Rospo Pallenberg, in his sole directing credit after a career under John Boorman's mentorship, and writer Steve Slavkin (who transitioned to children's entertainment starting with Nickelodeon's Salute Your Shorts) lack the basic motor function which keeps their tongue inside cheek, so they instead blow raspberries at the target audience. You would expect a satiating supply of gore and nudity, but both these obligations are carried out half-heartedly. The art teacher is cooked alive in a kiln and the gym coach lands on the blunt end of a flagpole during trampoline exercises (Eli Roth was indeed paying attention). These are the only interesting set pieces, and they are both insufficiently nasty. Only at the end of the film is the splatter quota jacked up, but the resolution of the central murder mystery is as predictable as the flippant turn of the killer.

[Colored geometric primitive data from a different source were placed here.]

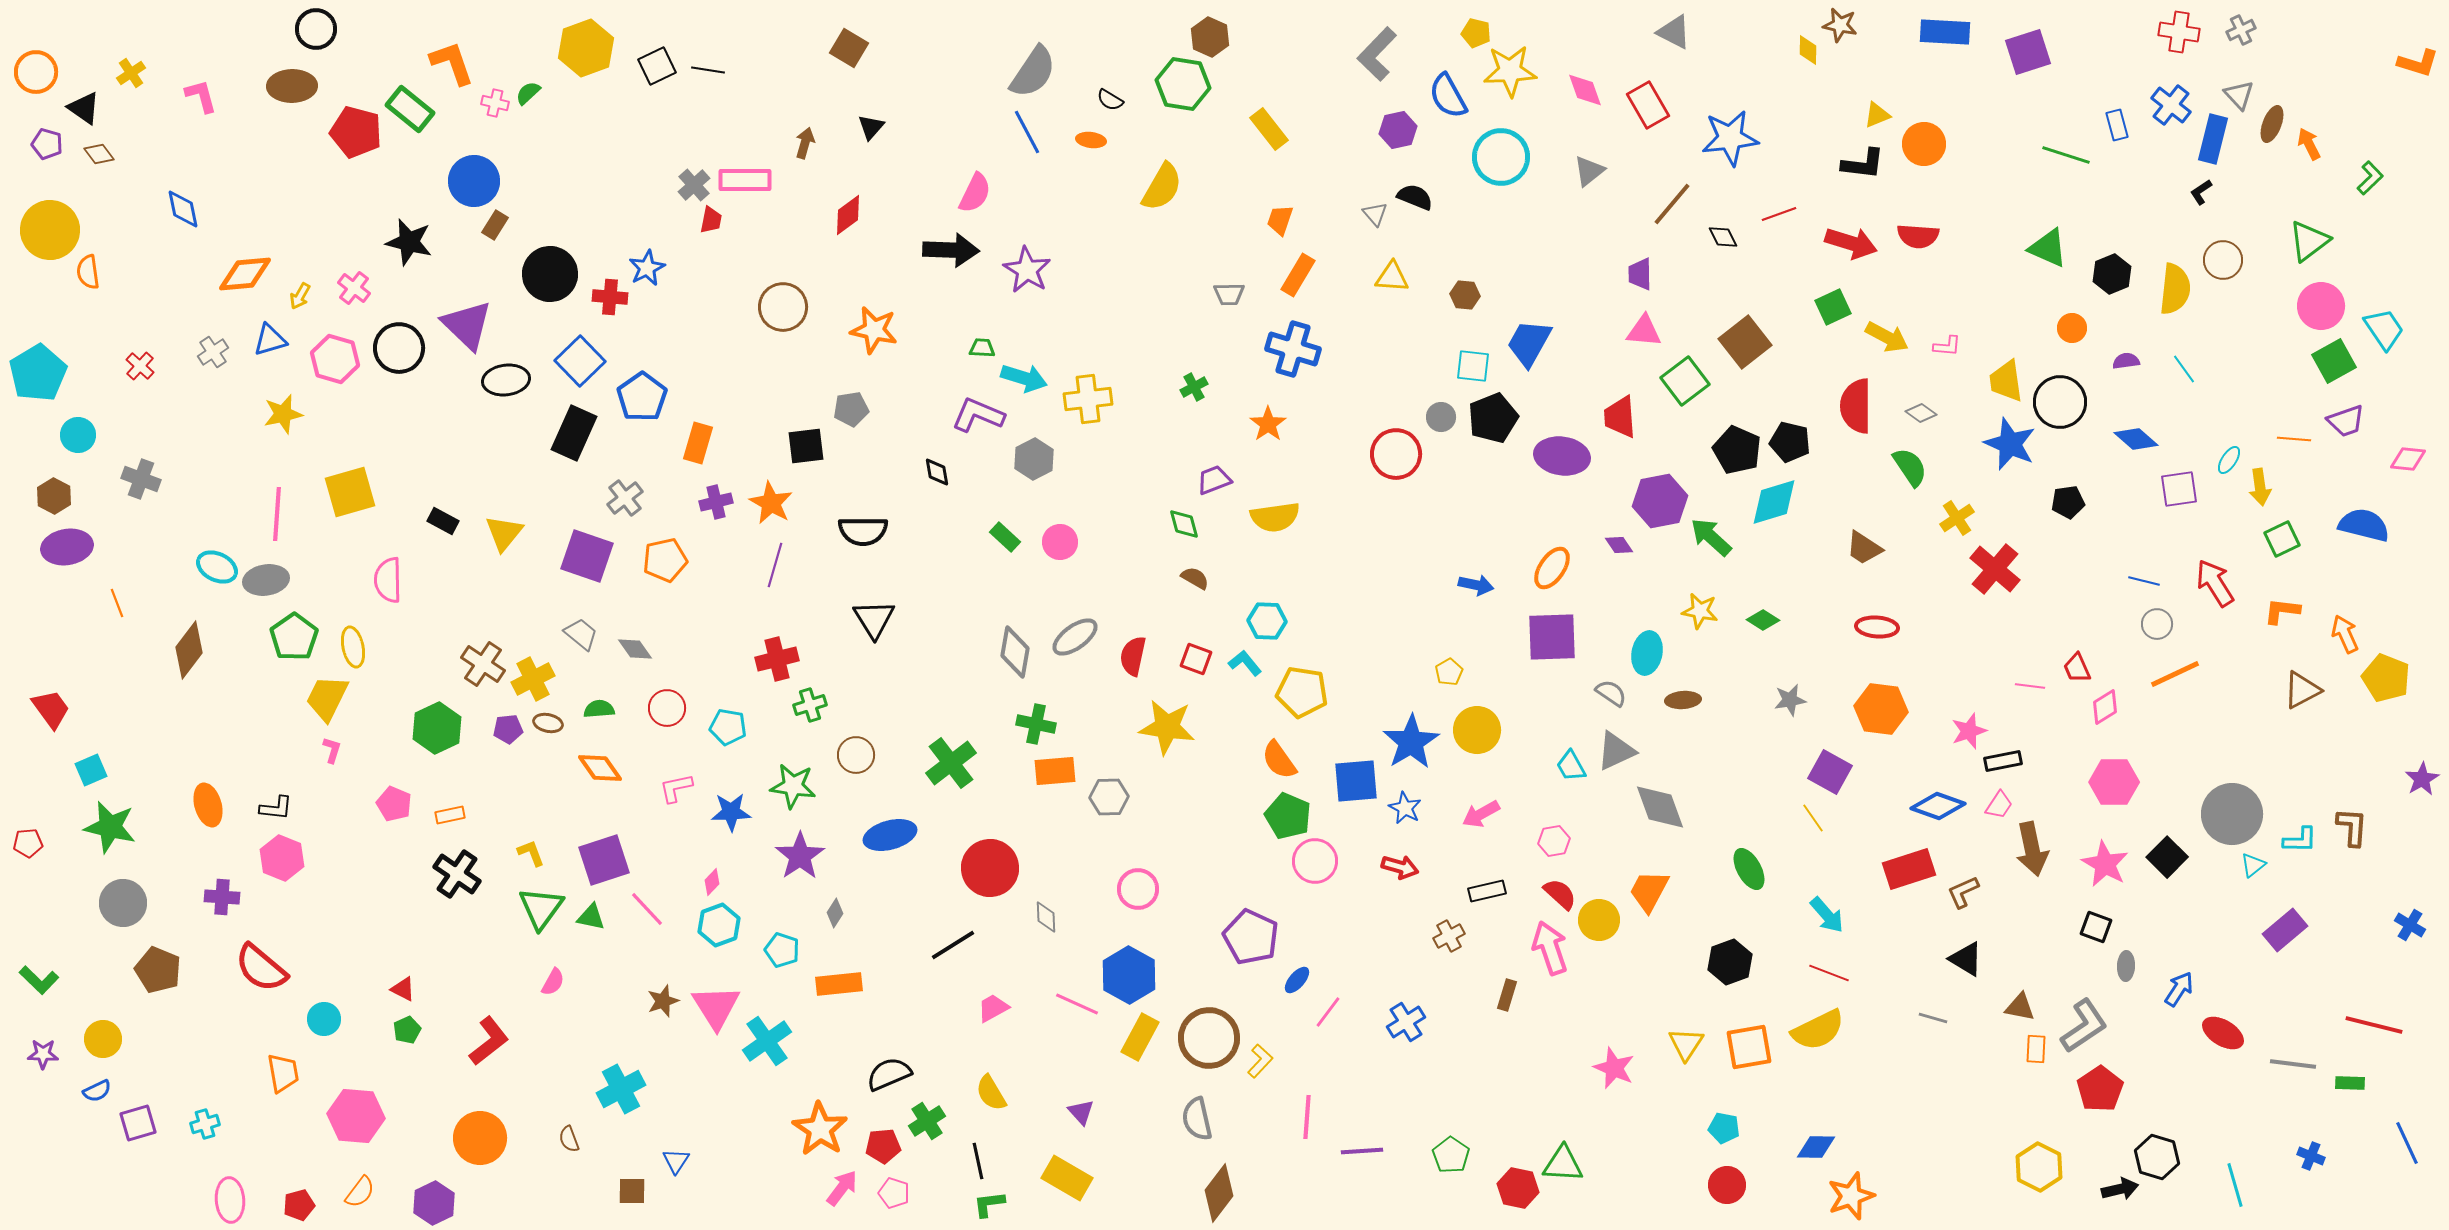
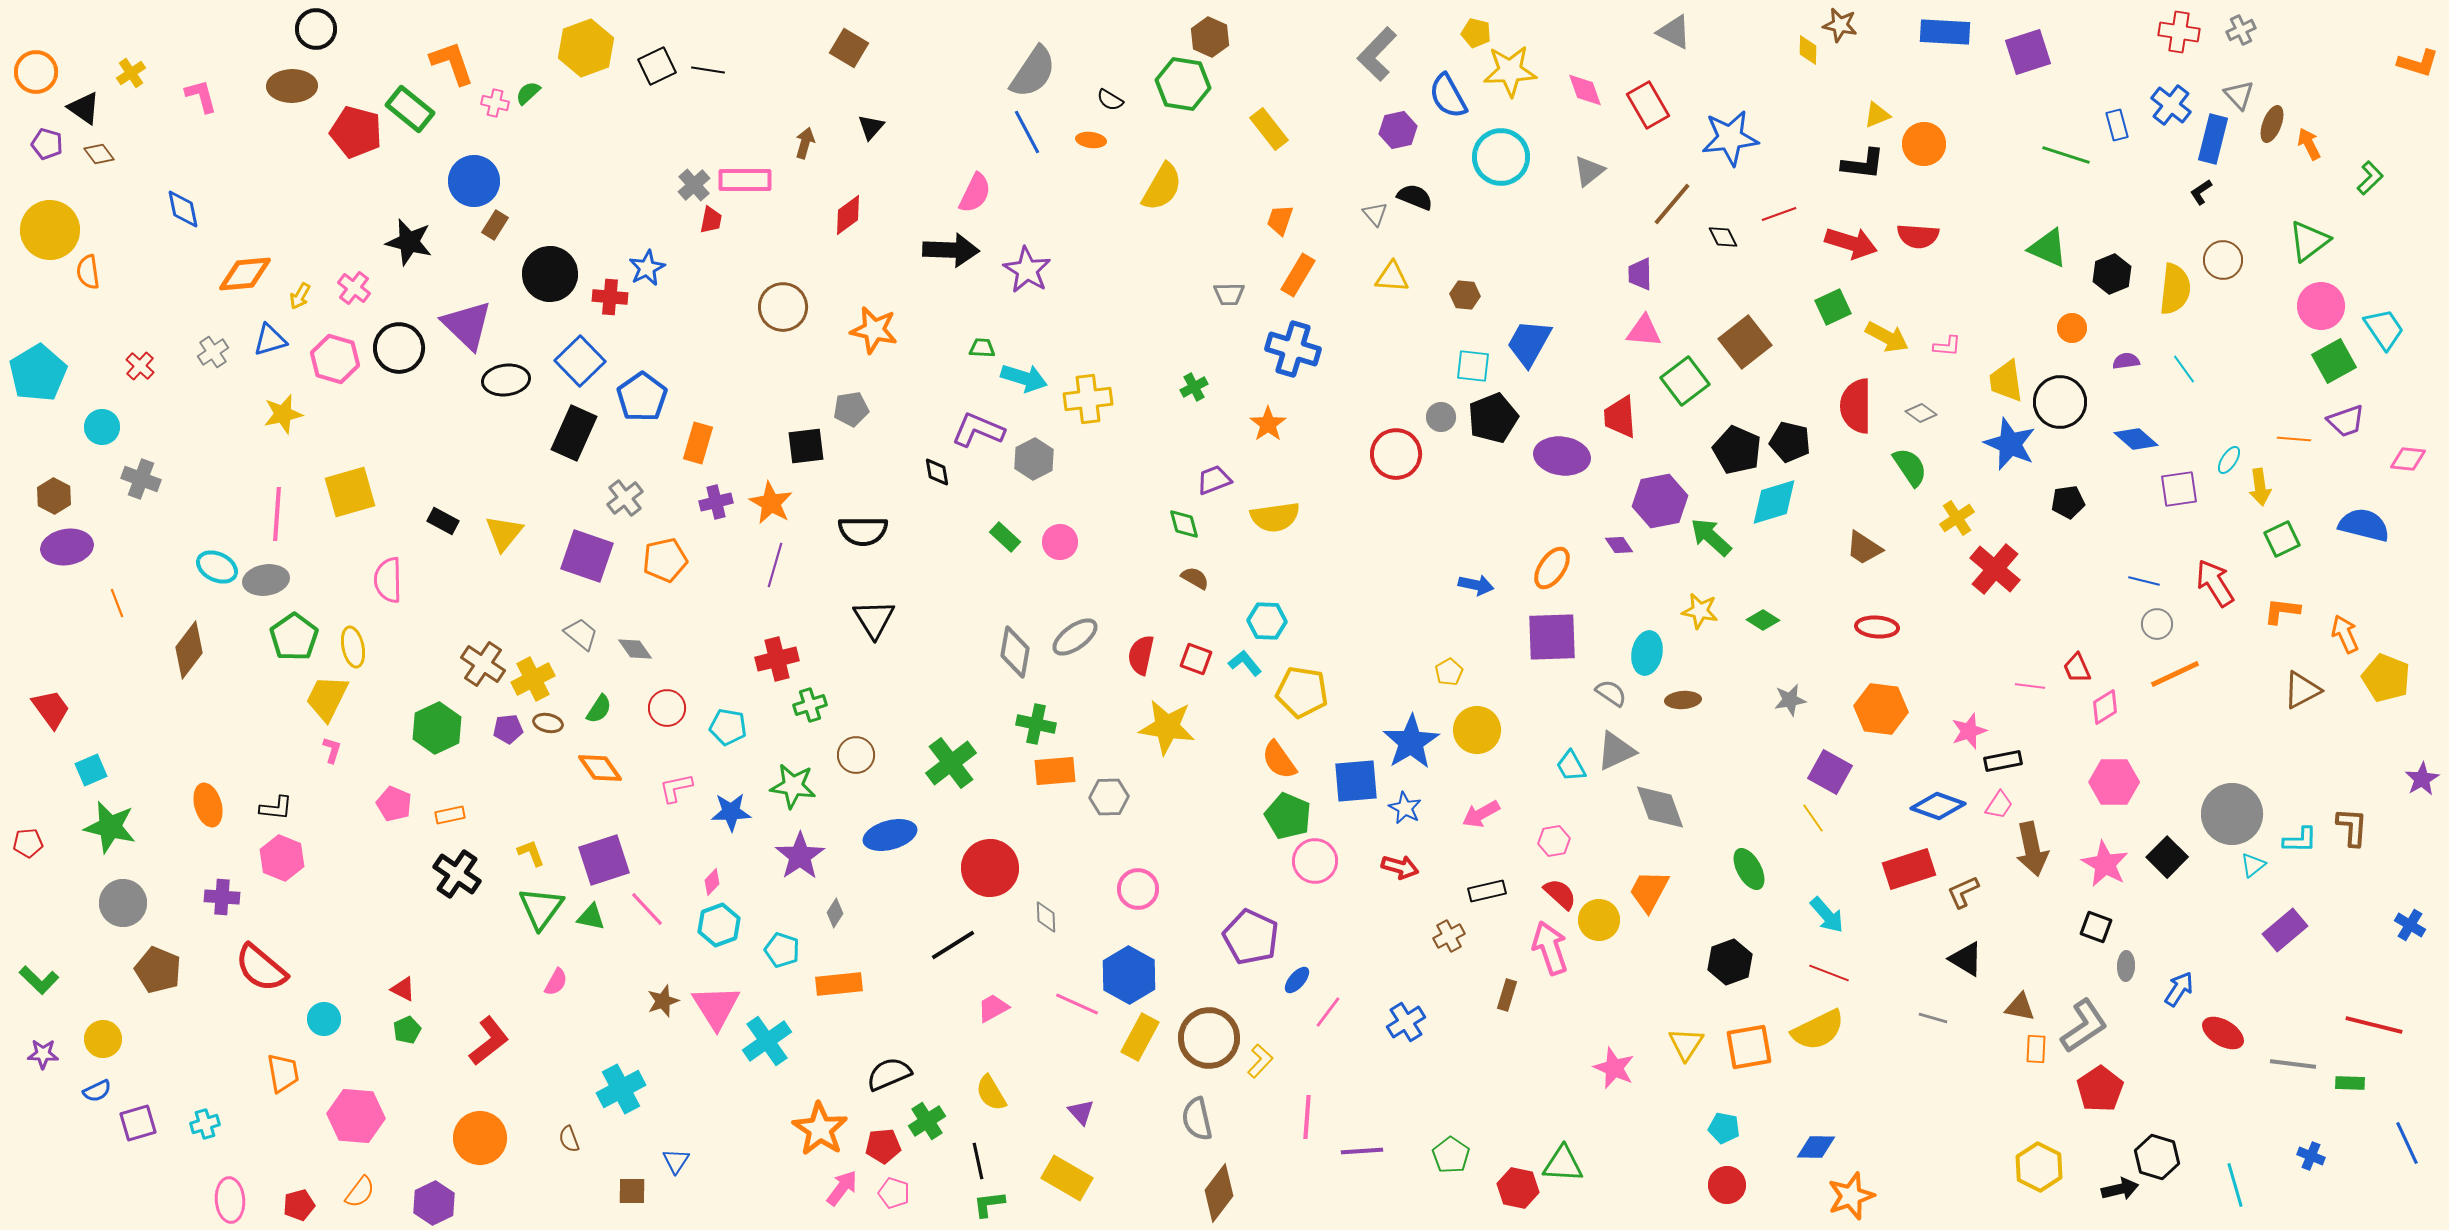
purple L-shape at (978, 415): moved 15 px down
cyan circle at (78, 435): moved 24 px right, 8 px up
red semicircle at (1133, 656): moved 8 px right, 1 px up
green semicircle at (599, 709): rotated 128 degrees clockwise
pink semicircle at (553, 982): moved 3 px right
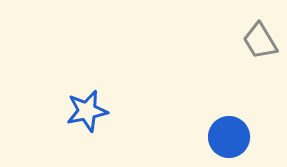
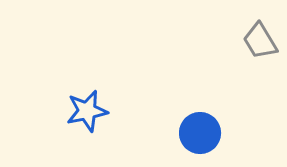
blue circle: moved 29 px left, 4 px up
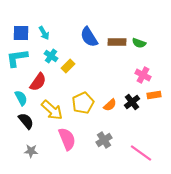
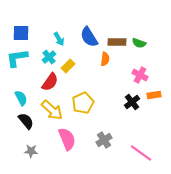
cyan arrow: moved 15 px right, 6 px down
cyan cross: moved 2 px left, 1 px down; rotated 16 degrees clockwise
pink cross: moved 3 px left
red semicircle: moved 12 px right
orange semicircle: moved 5 px left, 46 px up; rotated 40 degrees counterclockwise
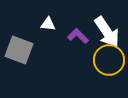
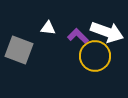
white triangle: moved 4 px down
white arrow: rotated 36 degrees counterclockwise
yellow circle: moved 14 px left, 4 px up
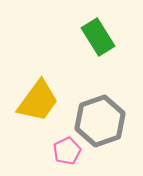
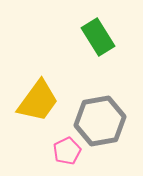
gray hexagon: rotated 9 degrees clockwise
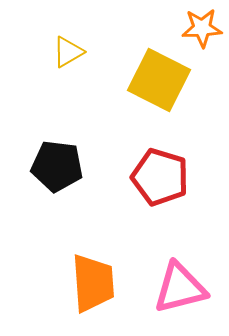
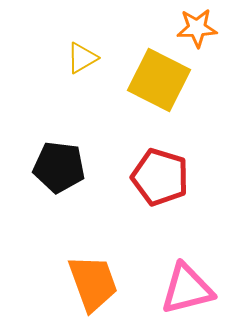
orange star: moved 5 px left
yellow triangle: moved 14 px right, 6 px down
black pentagon: moved 2 px right, 1 px down
orange trapezoid: rotated 16 degrees counterclockwise
pink triangle: moved 7 px right, 1 px down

Excepting some mandatory locker room flesh (two breasts, as Joe Bob Briggs would point out), the camera leers at Jill Schoelen to such an overbearing degree that it makes her shower scene in The Stepfather a model of high class. Schoelen is well and truly sexy, but in the asinine context of Cutting Class, the peek-a-boo panty shots put you in the loafers of the opportunistically perverted principal (Roddy McDowall, losing all dignity on his way to Shakma). Not helping matters is the stultifying blandness of her character, who is both the only student aware of the missing persons as well as so desperate for her cocky squeeze's ring that she breaks into the school with him just to ridicule Brian. Again, this is the exact opposite of Jill's solid work in The Stepfather.


Schoelen is capable but squandered here, which is more than you can say of the male leads. Brian is meant to remind us of the Norman Bates of Psycho II, a reformed murderer nervously trying to preserve his dwindling sanity even as he's vilified by an angry mob who takes it on faith that he's no better even after being exposed to more shock therapy than any of Nurse Ratched's charges. But as played by Donovan Leitch (son of "Sunshine Superman" and brother to Ione Skye), Brian is an uninspiring mixture of Emilio Estevez's Kirbo from St. Elmo's Fire and Lawrence Monoson's Gary from The Last American Virgin, which is bad enough chemistry on its own. Brian's not even the Norman Bates of Psycho III. Brad Pitt's hothead stud is just as embarrassing, from a "cute" opening in which he nearly runs over a child ("Same time tomorrow?") to a horrendously simpering breakdown over a payphone (he's not the Norman Bates of Psycho IV). Paula's supposed moment of Final Girl triumph is utterly ridiculous given the reprehensibility of both Brian and Dwight. 

Cutting Class is absolutely needless, to say the least. There was only one real attempt at parodying slasher movies in the 1980s: Student Bodies, a hit-and-miss gagfest clearly inspired by Airplane! On the whole, though, horror comedies walked a very thin line back then, with An American Werewolf in London and Fright Night managing to work on both levels and others like The Texas Chainsaw Massacre 2 or TerrorVision (and countless others, judging by your memory) coming across as just plain goofy. Cutting Class doesn't even fulfill that low standard. Even the soundtrack, with its original tunes by new wave has-beens Wall of Voodoo, cannot set a convincing tone. Never has a campus movie held itself back with such mechanical indifference as Cutting Class.